DATA:
--- START ---

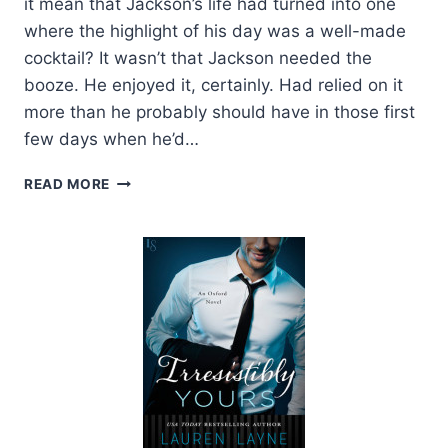
it mean that Jackson’s life had turned into one
where the highlight of his day was a well-made
cocktail? It wasn’t that Jackson needed the
booze. He enjoyed it, certainly. Had relied on it
more than he probably should have in those first
few days when he’d…
EXCERPT:
READ MORE
I
WISH
YOU
WERE
MINE
BY
LAUREN
LAYNE
+
GIVEAWAY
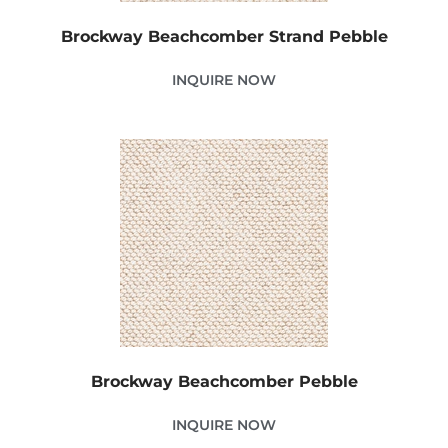
Brockway Beachcomber Strand Pebble
INQUIRE NOW
Brockway Beachcomber Pebble
INQUIRE NOW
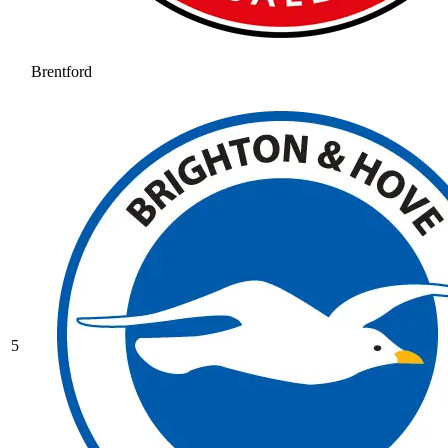
Brentford
5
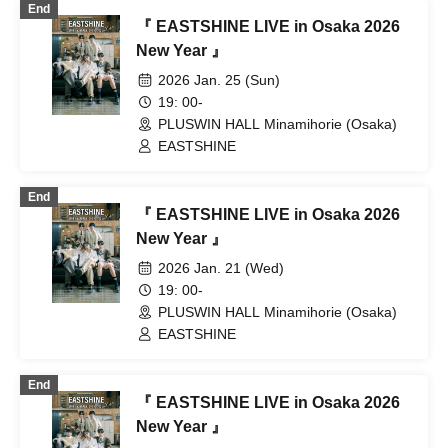
End
『 EASTSHINE LIVE in Osaka 2026
New Year 』
2026 Jan. 25 (Sun)
19: 00-
PLUSWIN HALL Minamihorie (Osaka)
EASTSHINE
End
『 EASTSHINE LIVE in Osaka 2026
New Year 』
2026 Jan. 21 (Wed)
19: 00-
PLUSWIN HALL Minamihorie (Osaka)
EASTSHINE
End
『 EASTSHINE LIVE in Osaka 2026
New Year 』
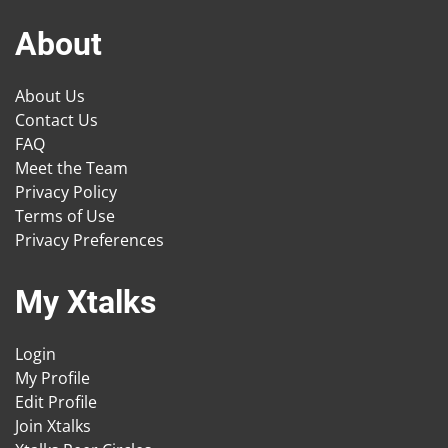
About
About Us
Contact Us
FAQ
Meet the Team
Privacy Policy
Terms of Use
Privacy Preferences
My Xtalks
Login
My Profile
Edit Profile
Join Xtalks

--- END ---

Show me each line of the listing above with "Jackson" in it.

OUTPUT OF THE TASK:
it mean that Jackson’s life had turned into one
cocktail? It wasn’t that Jackson needed the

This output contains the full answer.